A MP nº 1061/2021 que institui os programas Auxílio Brasil e Alimenta Brasil subverte vários atributos de sucesso do PBF. Neste texto, trato apenas do Programa Auxílio Brasil. Incorre em vários erros simultâneos. O seu desenho confuso, implicando objetivos imprecisos sobre o que se pretende alcançar na promoção e na proteção sociais. A medida, apesar de citar várias vezes a importância do Sistema Único da Assistência Social, enfraquece o seu papel articulador dos programas de proteção social, em especial no programa de transferência condicionada de renda.
Como consequência, beneficiários e gestores dos programas de proteção social terão dificuldade de entender o modelo proposto, caso ele seja vitorioso. A população em geral, que financia a política pública com impostos diretos e sobretudo indiretos não entenderá onde o programa pretende chegar. O eventual fracasso parcial ou completo comprometerá o prestígio internacional acumulado pelo PBF e pela política de proteção social do país. Além disso, há risco evidente de que gestores federais sem conhecimento das matérias implementem conteúdos de competência de outros ministérios, podendo gerar, inconsistências, competição, redundância e ineficiência.

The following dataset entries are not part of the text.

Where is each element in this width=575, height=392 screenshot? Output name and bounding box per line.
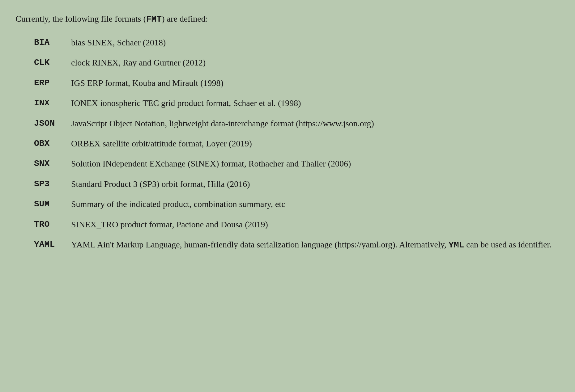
format-key-sp3: SP3 <box>34 177 71 191</box>
list-item: SUM Summary of the indicated product, co… <box>34 197 560 211</box>
list-item: BIA bias SINEX, Schaer (2018) <box>34 36 560 49</box>
list-item: YAML YAML Ain't Markup Language, human-f… <box>34 238 560 252</box>
format-desc-bia: bias SINEX, Schaer (2018) <box>71 36 560 49</box>
intro-paragraph: Currently, the following file formats (F… <box>15 12 560 26</box>
list-item: SNX Solution INdependent EXchange (SINEX… <box>34 157 560 170</box>
format-desc-inx: IONEX ionospheric TEC grid product forma… <box>71 96 560 110</box>
format-desc-json: JavaScript Object Notation, lightweight … <box>71 117 560 130</box>
format-key-json: JSON <box>34 117 71 130</box>
format-key-yaml: YAML <box>34 238 71 251</box>
format-desc-yaml: YAML Ain't Markup Language, human-friend… <box>71 238 560 252</box>
list-item: TRO SINEX_TRO product format, Pacione an… <box>34 218 560 231</box>
format-desc-sum: Summary of the indicated product, combin… <box>71 197 560 211</box>
format-desc-snx: Solution INdependent EXchange (SINEX) fo… <box>71 157 560 170</box>
list-item: INX IONEX ionospheric TEC grid product f… <box>34 96 560 110</box>
format-desc-tro: SINEX_TRO product format, Pacione and Do… <box>71 218 560 231</box>
yml-bold: YML <box>449 240 464 250</box>
list-item: JSON JavaScript Object Notation, lightwe… <box>34 117 560 130</box>
format-desc-clk: clock RINEX, Ray and Gurtner (2012) <box>71 56 560 69</box>
format-key-erp: ERP <box>34 76 71 90</box>
format-key-sum: SUM <box>34 197 71 211</box>
format-key-obx: OBX <box>34 137 71 150</box>
format-list: BIA bias SINEX, Schaer (2018) CLK clock … <box>15 36 560 252</box>
format-desc-sp3: Standard Product 3 (SP3) orbit format, H… <box>71 177 560 191</box>
list-item: OBX ORBEX satellite orbit/attitude forma… <box>34 137 560 150</box>
list-item: CLK clock RINEX, Ray and Gurtner (2012) <box>34 56 560 69</box>
list-item: SP3 Standard Product 3 (SP3) orbit forma… <box>34 177 560 191</box>
fmt-label: FMT <box>146 15 162 24</box>
format-key-bia: BIA <box>34 36 71 49</box>
list-item: ERP IGS ERP format, Kouba and Mirault (1… <box>34 76 560 90</box>
format-desc-obx: ORBEX satellite orbit/attitude format, L… <box>71 137 560 150</box>
format-key-tro: TRO <box>34 218 71 231</box>
format-key-inx: INX <box>34 96 71 110</box>
format-desc-erp: IGS ERP format, Kouba and Mirault (1998) <box>71 76 560 90</box>
format-key-clk: CLK <box>34 56 71 69</box>
format-key-snx: SNX <box>34 157 71 170</box>
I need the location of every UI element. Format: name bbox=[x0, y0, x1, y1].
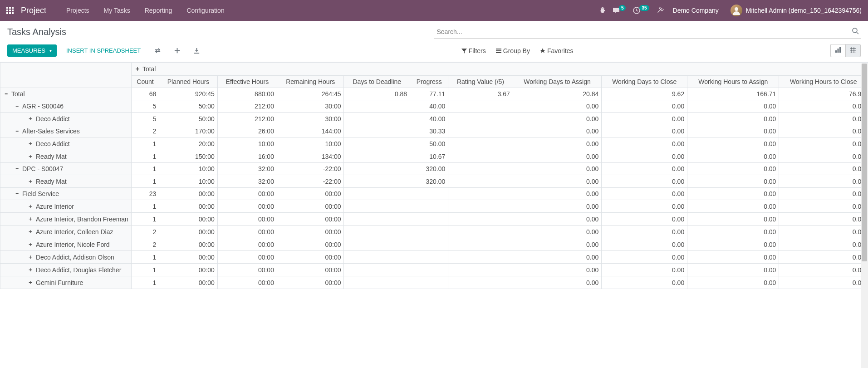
nav-menu-reporting[interactable]: Reporting bbox=[138, 4, 179, 17]
graph-view-button[interactable] bbox=[830, 44, 845, 57]
filters-dropdown[interactable]: Filters bbox=[461, 47, 486, 54]
pivot-row-header[interactable]: ＋Azure Interior, Colleen Diaz bbox=[0, 226, 132, 238]
scrollbar-thumb[interactable] bbox=[862, 64, 867, 261]
plus-icon[interactable]: ＋ bbox=[28, 115, 33, 123]
minus-icon[interactable]: ━ bbox=[14, 129, 20, 133]
pivot-row-header[interactable]: ━Total bbox=[0, 88, 132, 100]
pivot-col-header[interactable]: Remaining Hours bbox=[277, 76, 344, 88]
pivot-cell: 00:00 bbox=[277, 213, 344, 226]
pivot-row-header[interactable]: ＋Gemini Furniture bbox=[0, 276, 132, 289]
plus-icon[interactable]: ＋ bbox=[28, 215, 33, 223]
pivot-col-header[interactable]: Effective Hours bbox=[217, 76, 277, 88]
plus-icon[interactable]: ＋ bbox=[28, 279, 33, 286]
search-icon[interactable] bbox=[852, 27, 859, 36]
pivot-col-header[interactable]: Progress bbox=[410, 76, 448, 88]
pivot-col-header[interactable]: Working Days to Assign bbox=[513, 76, 602, 88]
measures-button[interactable]: Measures bbox=[7, 44, 57, 57]
pivot-row-header[interactable]: ＋Ready Mat bbox=[0, 150, 132, 163]
expand-all-button[interactable] bbox=[170, 44, 185, 57]
pivot-row-header[interactable]: ＋Deco Addict bbox=[0, 137, 132, 150]
pivot-col-header[interactable]: Working Days to Close bbox=[602, 76, 687, 88]
company-switcher[interactable]: Demo Company bbox=[670, 7, 721, 14]
pivot-col-header[interactable]: Working Hours to Close bbox=[779, 76, 868, 88]
pivot-row-header[interactable]: ＋Deco Addict bbox=[0, 113, 132, 125]
pivot-cell: 50:00 bbox=[159, 113, 218, 125]
app-brand[interactable]: Project bbox=[21, 6, 46, 15]
pivot-row-header[interactable]: ＋Deco Addict, Douglas Fletcher bbox=[0, 264, 132, 276]
pivot-row-header[interactable]: ━Field Service bbox=[0, 188, 132, 200]
plus-icon[interactable]: ＋ bbox=[28, 202, 33, 210]
pivot-col-header[interactable]: Planned Hours bbox=[159, 76, 218, 88]
favorites-label: Favorites bbox=[547, 47, 574, 54]
pivot-row-header[interactable]: ＋Azure Interior, Brandon Freeman bbox=[0, 213, 132, 226]
search-input[interactable] bbox=[434, 25, 861, 38]
pivot-col-header[interactable]: Working Hours to Assign bbox=[687, 76, 779, 88]
pivot-cell: 0.00 bbox=[687, 213, 779, 226]
pivot-view-button[interactable] bbox=[845, 44, 861, 57]
nav-menu-configuration[interactable]: Configuration bbox=[180, 4, 230, 17]
pivot-row-header[interactable]: ＋Ready Mat bbox=[0, 175, 132, 188]
favorites-dropdown[interactable]: Favorites bbox=[540, 47, 574, 54]
pivot-cell bbox=[344, 276, 410, 289]
download-button[interactable] bbox=[189, 44, 204, 57]
tools-icon[interactable] bbox=[657, 7, 664, 14]
pivot-col-header[interactable]: Days to Deadline bbox=[344, 76, 410, 88]
nav-menu-my-tasks[interactable]: My Tasks bbox=[98, 4, 137, 17]
plus-icon[interactable]: ＋ bbox=[28, 240, 33, 248]
scrollbar-track[interactable] bbox=[861, 64, 868, 367]
pivot-container[interactable]: ＋Total CountPlanned HoursEffective Hours… bbox=[0, 62, 868, 367]
pivot-cell: 00:00 bbox=[217, 200, 277, 213]
pivot-row-header[interactable]: ＋Azure Interior, Nicole Ford bbox=[0, 238, 132, 251]
pivot-row-header[interactable]: ＋Azure Interior bbox=[0, 200, 132, 213]
minus-icon[interactable]: ━ bbox=[14, 104, 20, 108]
pivot-cell bbox=[410, 226, 448, 238]
minus-icon[interactable]: ━ bbox=[14, 191, 20, 196]
svg-rect-14 bbox=[839, 47, 841, 53]
pivot-col-header[interactable]: Count bbox=[131, 76, 159, 88]
pivot-row-header[interactable]: ━After-Sales Services bbox=[0, 125, 132, 137]
pivot-cell: 0.00 bbox=[602, 175, 687, 188]
top-nav: Project Projects My Tasks Reporting Conf… bbox=[0, 0, 868, 21]
pivot-cell: 0.00 bbox=[602, 226, 687, 238]
pivot-row-header[interactable]: ━DPC - S00047 bbox=[0, 163, 132, 175]
pivot-row-header[interactable]: ━AGR - S00046 bbox=[0, 100, 132, 113]
pivot-cell bbox=[410, 264, 448, 276]
plus-icon[interactable]: ＋ bbox=[28, 177, 33, 185]
pivot-cell: 0.00 bbox=[687, 125, 779, 137]
debug-icon[interactable] bbox=[599, 7, 606, 14]
page-title: Tasks Analysis bbox=[7, 27, 66, 37]
pivot-cell: 0.00 bbox=[779, 100, 868, 113]
apps-icon[interactable] bbox=[4, 4, 16, 17]
pivot-col-header[interactable]: Rating Value (/5) bbox=[448, 76, 513, 88]
pivot-cell: 0.00 bbox=[779, 213, 868, 226]
pivot-cell: 0.00 bbox=[513, 100, 602, 113]
pivot-cell: 0.00 bbox=[513, 113, 602, 125]
pivot-cell: 0.00 bbox=[513, 213, 602, 226]
minus-icon[interactable]: ━ bbox=[3, 92, 9, 96]
pivot-row: ＋Ready Mat1150:0016:00134:0010.670.000.0… bbox=[0, 150, 868, 163]
activities-icon[interactable]: 35 bbox=[633, 7, 650, 14]
plus-icon[interactable]: ＋ bbox=[134, 65, 140, 73]
plus-icon[interactable]: ＋ bbox=[28, 228, 33, 236]
pivot-row-header[interactable]: ＋Deco Addict, Addison Olson bbox=[0, 251, 132, 264]
pivot-cell bbox=[410, 188, 448, 200]
plus-icon[interactable]: ＋ bbox=[28, 266, 33, 274]
groupby-dropdown[interactable]: Group By bbox=[496, 47, 530, 54]
plus-icon[interactable]: ＋ bbox=[28, 140, 33, 147]
minus-icon[interactable]: ━ bbox=[14, 167, 20, 171]
pivot-row-label: AGR - S00046 bbox=[22, 103, 64, 110]
flip-axis-button[interactable] bbox=[150, 44, 165, 57]
user-menu[interactable]: Mitchell Admin (demo_150_1642394756) bbox=[728, 5, 864, 16]
pivot-col-total[interactable]: ＋Total bbox=[131, 63, 868, 76]
svg-rect-3 bbox=[6, 10, 8, 11]
pivot-row: ＋Azure Interior, Colleen Diaz200:0000:00… bbox=[0, 226, 868, 238]
messages-icon[interactable]: 5 bbox=[613, 7, 627, 14]
plus-icon[interactable]: ＋ bbox=[28, 152, 33, 160]
pivot-cell: 00:00 bbox=[277, 188, 344, 200]
pivot-cell: 0.00 bbox=[687, 137, 779, 150]
insert-spreadsheet-button[interactable]: Insert in Spreadsheet bbox=[61, 44, 146, 57]
plus-icon[interactable]: ＋ bbox=[28, 253, 33, 261]
nav-menu-projects[interactable]: Projects bbox=[60, 4, 96, 17]
pivot-cell bbox=[344, 163, 410, 175]
pivot-cell: 00:00 bbox=[217, 276, 277, 289]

A MP interfere também na governança do atual PBF. Ela não garante a permanência da participação integrada e complementar dos três níveis de governo, nem da participação social, em especial da representação dos beneficiários, na gestão do programa. É inevitável a percepção de que esta atabalhoada visa a apropriação política exclusiva do programa pelo nível federal, o que levará a competição pelos atores subnacionais, gerando programas redundantes para angariar prestígio junto ao eleitorado. Sai a cooperação técnica e entra luta inescrupulosa e voraz pelo retorno eleitoral.
A MP se exime em definir a regularidade na revisão dos valores dos benefícios e nos limites de renda para inclusão para o programa.
O modelo de financiamento do novo programa segue o modelo de improviso e inadequação do seu desenho. Financiar um programa de longa duração com precatórios e venda de patrimônio público, é admitir a precariedade como método e suprimir o benefício de milhões no curto prazo. Com níveis altíssimos de endividamento público por conta do desastrado combate da Pandemia do COVID-19, a MP pretende agora financiar o aumento do gasto alongando dívidas e comprometendo um recurso que sequer existe. Será irônico ver um Congresso que derrubou uma presidenta sob o pretexto de que sua política provocava desequilíbrio fiscal endossar tal iniciativa. Programas baseados em financiamento precário geram insegurança aos beneficiários e minam a credibilidade do Estado e dos próprios programas.
Os inimigos do PBF reinventam seus ataques. É importante uma reação geral para que não percamos uma das melhores invenções da política pública do país.